6,074,503 recognizes the difficulty in identifying the polyolefins that achieve the requirement of fire safety for full applications. The '503 patent discloses that, for full applications, the core must be formed from a solid fluoropolymer of low dielectric constant, for example, ethylene chlorotrifluoroethylene (E-CTFE) or fluorinated ethylene propylene (FEP), a fluoropolymer in foam, for example, FEP in foam, or polyvinyl chloride (PVC), either in a solid form or in the form of foam having a low dielectric constant. The '503 patent notes that solid polyolefin or flame retardant foam or similar materials are suitable for non-plenum applications. Brief Description of the Invention There is a need for a low cost separating composition that satisfies both flame retardant requirements
as electrical cables of communications in full applications. More specifically, there is a need for a polyolefin-based composition that satisfies these requirements. There is also a need for a method for evaluating and selecting polyolefin-based compositions to be used as separator compositions. Specifically, there is a need for a method for correlating the flame retardant performance of a separator composition with the contribution of the resulting separator for the flame retardant operation of the general communications cable, in the NFPA-262 test. The present invention is a communication cable comprising a plurality of twisted cable conductors with a separator and a communication cable jacket enclosing the plurality of twisted pair conductors of the separator. The communication cable passes the requirements of the N FPA-262. In particular, the separator is based on polyolefin and achieves the desired electrical and flame retardant properties. The present invention is also a method for selecting a composition for preparing the separator and a method for preparing the communication cable thereof. Brief Description of the Drawings. Figure 1 shows the correlation between the diffusion of the flame in the N FPA-262 for cables containing several compounds of
separator and peak rates of heat release obtained using a cone colorimetry for the separator compounds. Figure 2 shows the correlation between the peak human density in N FPA-262 in the cables containing several separator compounds and a total of smoke released within the first 4 minutes obtained using cone calorimetry for the compounds of the separator. Detailed Description of the Invention The invented communication cable comprises a plurality of twisted cable conductors with a separator and a communication cable jacket enclosing the plurality of twisted cable conductors and the separator. The communication cable passes the requirements of the N FPA-262. Each of the twisted pair conductors includes a pair of individually insulated metal conductors that are twisted together to form one of the plurality of twisted pair conductors. The conductor may be a metallic wire or any well-known metallic conductors used in the applications of wires and cables, such as copper, aluminum, aluminum and copper cladding and copper clad steel. The twisted wires are surrounded by a layer of insulating material. Preferably, the thickness of the insulating material is less than about 25,000, preferably less than about 1,500, and for certain applications even less than about 10,000.

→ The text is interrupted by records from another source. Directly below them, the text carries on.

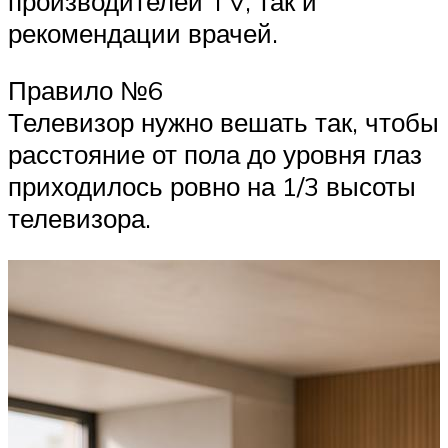
производителей TV, так и
рекомендации врачей.
Правило №6
Телевизор нужно вешать так, чтобы
расстояние от пола до уровня глаз
приходилось ровно на 1/3 высоты
телевизора.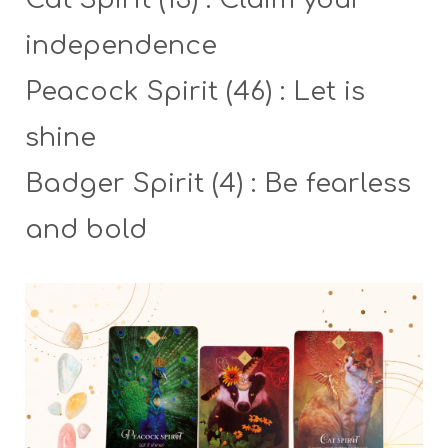
independence
Peacock Spirit (46) : Let is
shine
Badger Spirit (4) : Be fearless
and bold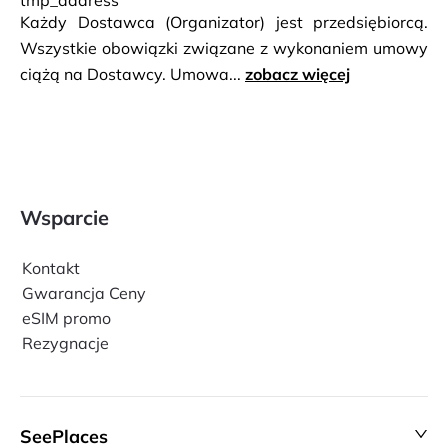
tmp_address
południowo-zachodnim wybrzeżu Majorki. Powrót do
Każdy Dostawca (Organizator) jest przedsiębiorcą.
Santa Ponsa.
Wszystkie obowiązki związane z wykonaniem umowy
ciążą na Dostawcy. Umowa...
zobacz więcej
Wsparcie
Kontakt
Gwarancja Ceny
eSIM promo
Rezygnacje
SeePlaces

Suitable insulating materials for twisted wires include polyethylene, flame retardants (FR), polypropylene and flame retardant materials, such as fluorinated polymers. Preferably, the insulating material is a perfluorinated ethylene polypropylene copolymer. The separator is prepared from separator compositions comprising a polyolefin and a flame retardant. The separator has a peak heat release index (PH RR) of less than about 330 kW / m2, preferably less than 300 kW / m2. Also, the separator has a total freed mass (TSR) of less than about 1150 m2 / m2, preferably less than about 700 m2 / m2 and more preferably less than about 350 m2 / m2. The separator must sustain a heat peak release time (TTPH RR) of greater than about 75 seconds, preferably greater than about 95 seconds and more preferably greater than about 1 1 5 seconds. Additionally, the separator should have a turn-on time (TTI) greater than about 20 seconds, preferably greater than about 25 seconds. These flame retardants and smoke properties are measured using a cone calorimetry, a heat flow of 80 kW / m2 and a sample thickness of 1. 1 3 mm, with a grid. Physically, the separator is constructed so that it has a plurality of projections that protrude angularly outwards.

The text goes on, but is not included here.